Figure 18: Multi-camera scene transitions generated coherently for complex cinematic sequences.

Figure 19: Consistent referencing and manipulation of multiple entities across shots.

Figure 20: Deep analysis and transfer of character/style attributes from reference video.

Figure 21: Complex multi-turn dialog with persistent context and memory-driven user adaptation.

Implications, Limitations, and Future Directions

UniVA demonstrates the feasibility and strong practical value of modular, open-source, agentic video intelligence frameworks that unify understanding, reasoning, editing, and generation under a compositional, memory-augmented, plan-based approach.
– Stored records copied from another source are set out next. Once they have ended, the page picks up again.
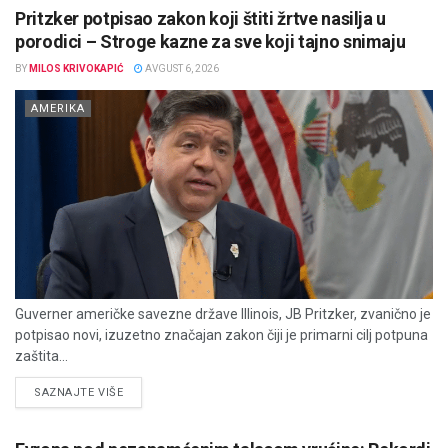
Pritzker potpisao zakon koji štiti žrtve nasilja u
porodici – Stroge kazne za sve koji tajno snimaju
BY
MILOS KRIVOKAPIĆ
AVGUST 6, 2026
AMERIKA
Guverner američke savezne države Illinois, JB Pritzker, zvanično je
potpisao novi, izuzetno značajan zakon čiji je primarni cilj potpuna
zaštita...
DETAILS
SAZNAJTE VIŠE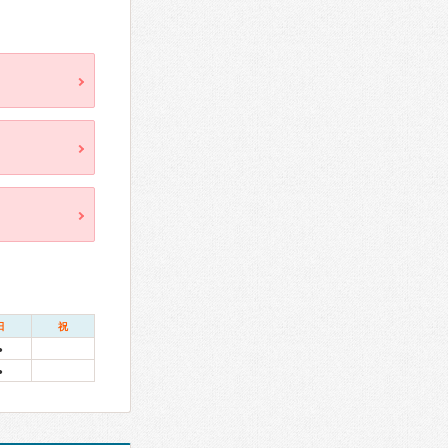
日
祝
●
●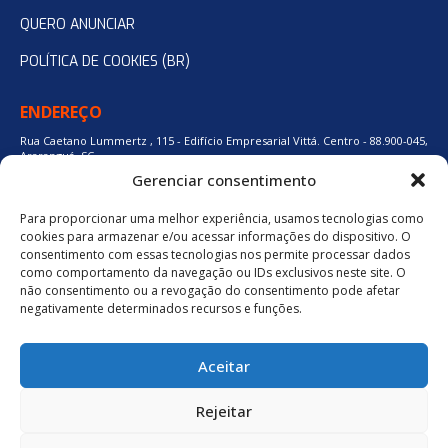
QUERO ANUNCIAR
POLÍTICA DE COOKIES (BR)
ENDEREÇO
Rua Caetano Lummertz , 115 - Edifício Empresarial Vittá. Centro - 88.900-045,
Araranguá, SC.
Gerenciar consentimento
Para proporcionar uma melhor experiência, usamos tecnologias como
48 3524-0137
cookies para armazenar e/ou acessar informações do dispositivo. O
consentimento com essas tecnologias nos permite processar dados
como comportamento da navegação ou IDs exclusivos neste site. O
48 9880-84667
não consentimento ou a revogação do consentimento pode afetar
negativamente determinados recursos e funções.
BAIXE O APLICATIVO
Aceitar
Política de Privacidade
Rejeitar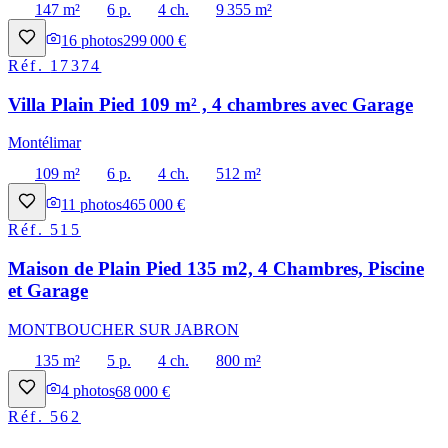
147 m²
6 p.
4 ch.
9 355 m²
16
photos
299 000 €
Réf.
17374
Villa Plain Pied 109 m² , 4 chambres avec Garage
Montélimar
109 m²
6 p.
4 ch.
512 m²
11
photos
465 000 €
Réf.
515
Maison de Plain Pied 135 m2, 4 Chambres, Piscine
et Garage
MONTBOUCHER SUR JABRON
135 m²
5 p.
4 ch.
800 m²
4
photos
68 000 €
Réf.
562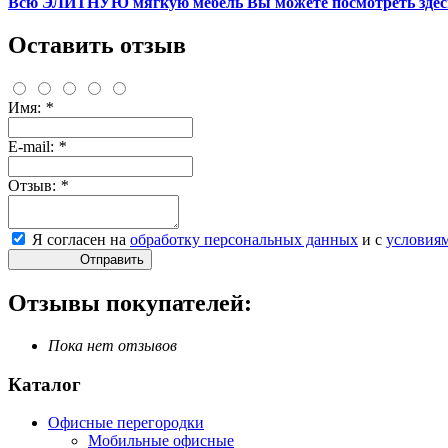
Всю ЭЛИТНУЮ мягкую мебель Вы можете посмотреть зде
Оставить отзыв
Имя:
*
E-mail:
*
Отзыв:
*
Я согласен на
обработку персональных данных
и с
условия
Отправить
Отзывы покупателей:
Пока нет отзывов
Каталог
Офисные перегородки
Мобильные офисные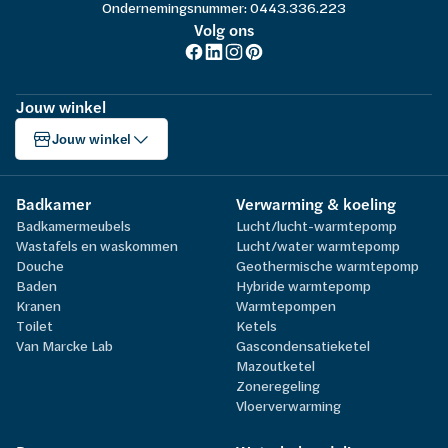
Ondernemingsnummer: 0443.336.223
Volg ons
Jouw winkel
Jouw winkel
Badkamer
Verwarming & koeling
Badkamermeubels
Lucht/lucht-warmtepomp
Wastafels en waskommen
Lucht/water warmtepomp
Douche
Geothermische warmtepomp
Baden
Hybride warmtepomp
Kranen
Warmtepompen
Toilet
Ketels
Van Marcke Lab
Gascondensatieketel
Mazoutketel
Zoneregeling
Vloerverwarming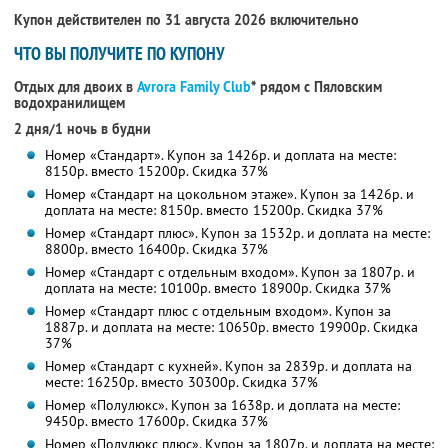
Купон действителен по 31 августа 2026 включительно
ЧТО ВЫ ПОЛУЧИТЕ ПО КУПОНУ
Отдых для двоих в
Avrora Family Club
* рядом с Пяловским
водохранилищем
2 дня/1 ночь в будни
Номер «Стандарт». Купон за 1426р. и доплата на месте:
8150р. вместо 15200р. Скидка 37%
Номер «Стандарт на цокольном этаже». Купон за 1426р. и
доплата на месте: 8150р. вместо 15200р. Скидка 37%
Номер «Стандарт плюс». Купон за 1532р. и доплата на месте:
8800р. вместо 16400р. Скидка 37%
Номер «Стандарт с отдельным входом». Купон за 1807р. и
доплата на месте: 10100р. вместо 18900р. Скидка 37%
Номер «Стандарт плюс с отдельным входом». Купон за
1887р. и доплата на месте: 10650р. вместо 19900р. Скидка
37%
Номер «Стандарт с кухней». Купон за 2839р. и доплата на
месте: 16250р. вместо 30300р. Скидка 37%
Номер «Полулюкс». Купон за 1638р. и доплата на месте:
9450р. вместо 17600р. Скидка 37%
Номер «Полулюкс плюс». Купон за 1807р. и доплата на месте: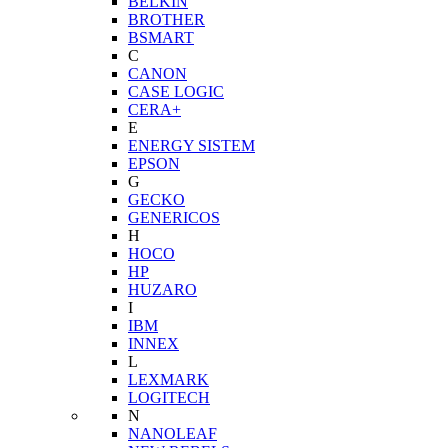
BELKIN
BROTHER
BSMART
C
CANON
CASE LOGIC
CERA+
E
ENERGY SISTEM
EPSON
G
GECKO
GENERICOS
H
HOCO
HP
HUZARO
I
IBM
INNEX
L
LEXMARK
LOGITECH
N
NANOLEAF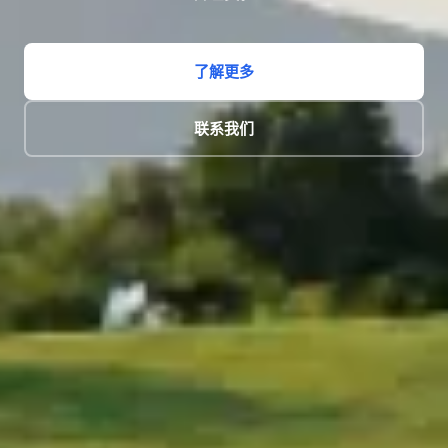
了解更多
联系我们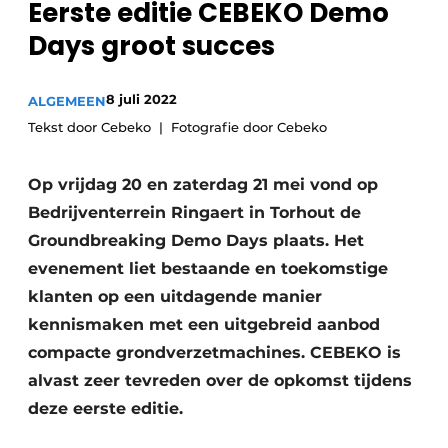
Eerste editie CEBEKO Demo
Privacy / Cookie statement
Days groot succes
Vacature aanmelden
Vacatures
8 juli 2022
ALGEMEEN
Video’s
Tekst door Cebeko
Fotografie door Cebeko
Op vrijdag 20 en zaterdag 21 mei vond op
Bedrijventerrein Ringaert in Torhout de
Groundbreaking Demo Days plaats. Het
evenement liet bestaande en toekomstige
klanten op een uitdagende manier
kennismaken met een uitgebreid aanbod
compacte grondverzetmachines. CEBEKO is
alvast zeer tevreden over de opkomst tijdens
deze eerste editie.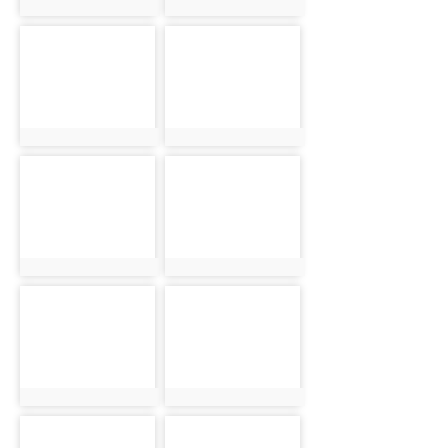
photo:5883
photo:5884
photo-5886
photo-5887
photo:5886
photo:5887
photo-5889
photo-5891
photo:5889
photo:5891
photo-5893
photo-5895
photo:5893
photo:5895
photo-5897
photo-5899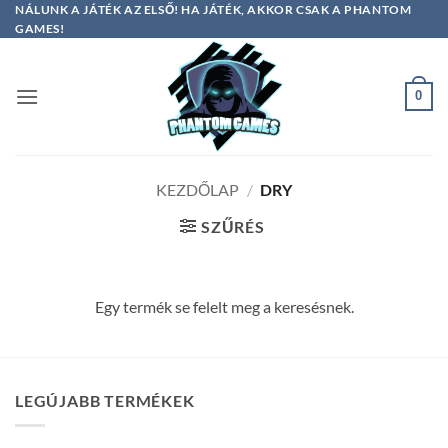
Skip
NÁLUNK A JÁTÉK AZ ELSŐ! HA JÁTÉK, AKKOR CSAK A PHANTOM
GAMES!
to
content
0
KEZDŐLAP
/
DRY
SZŰRÉS
Egy termék se felelt meg a keresésnek.
LEGÚJABB TERMÉKEK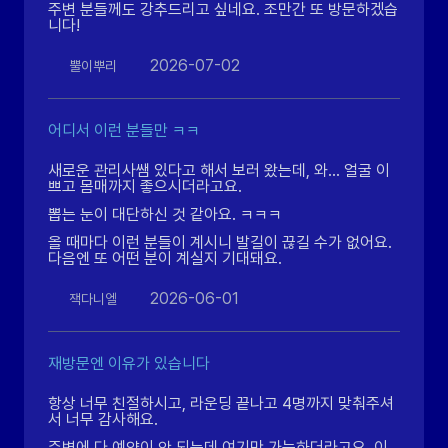
주변 분들께도 강추드리고 싶네요. 조만간 또 방문하겠습
니다!
2026-07-02
뿔이뿌리
어디서 이런 분들만 ㅋㅋ
새로운 관리사쌤 있다고 해서 보러 왔는데, 와... 얼굴 이
쁘고 몸매까지 좋으시더라고요.
뽑는 눈이 대단하신 것 같아요. ㅋㅋㅋ
올 때마다 이런 분들이 계시니 발길이 끊길 수가 없어요.
다음엔 또 어떤 분이 계실지 기대돼요.
2026-06-01
잭다니엘
재방문엔 이유가 있습니다
항상 너무 친절하시고, 라운딩 끝나고 4명까지 맞춰주셔
서 너무 감사해요.
주변에 다 예약이 안 되는데 여기만 가능하더라고요. 이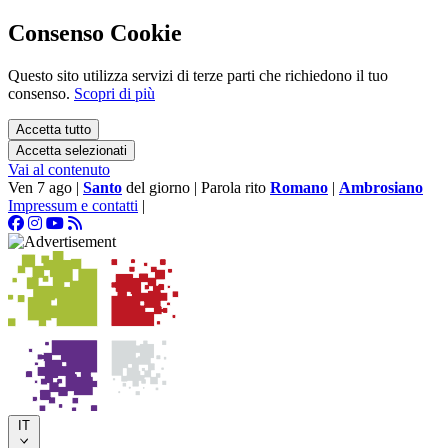
Consenso Cookie
Questo sito utilizza servizi di terze parti che richiedono il tuo
consenso.
Scopri di più
Accetta tutto
Accetta selezionati
Vai al contenuto
Ven 7 ago
|
Santo
del giorno
|
Parola rito
Romano
|
Ambrosiano
Impressum e contatti
|
IT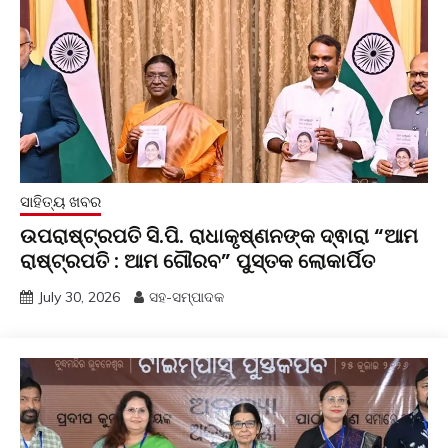
ସାହିତ୍ୟ ଖବର
ଉପରାଷ୍ଟ୍ରପତି ସି.ପି. ରାଧାକୃଷ୍ଣନଙ୍କ ଦ୍ଵାରା “ଆମ
ରାଷ୍ଟ୍ରପତି : ଆମ ଗୌରବ” ପୁସ୍ତକ ଲୋକାର୍ପିତ
July 30, 2026
ସହ-ସମ୍ପାଦକ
Empirical results support the assertion that tightly coupled planning and execution, persistent contextual memory, and modular extensibility yield significant benefits in real-world, end-to-end workflows. The open, plug-and-play tool and protocol ecosystem positions UniVA for rapid adoption and evolution, enabling future integration of new modeling advances in video generation, segmentation, and understanding.

Challenges persist in scaling agentic planning for very long-horizon compositions, balancing module depth against inference speed, and harmonizing objective (e.g., CLIP, DINO) with subjective (user preference, narrative quality) ranking criteria. The reliance on LLM planning agents introduces potential instabilities from prompt engineering drift and incomplete coverage of tool semantics, which can be addressed by structured ontology expansion and robust benchmarking using agentic metrics.

Conclusion

UniVA introduces a powerful, extensible framework for agentic, open-source video intelligence that tightly integrates planning, memory, and modular tool orchestration. Quantitative and qualitative evidence substantiates improvements over both single-task and monolithic pipeline baselines, with demonstrable competence in compositional, complex, long-form video workflows. The release of UniVA-Bench further anchors research in agentified multimodal systems and provides a platform for systematic evaluation. The approach sets a rigorous trajectory towards universal, synergistic AI systems for real-world video intelligence, with immediate implications for both foundational research and industrial-scale video production.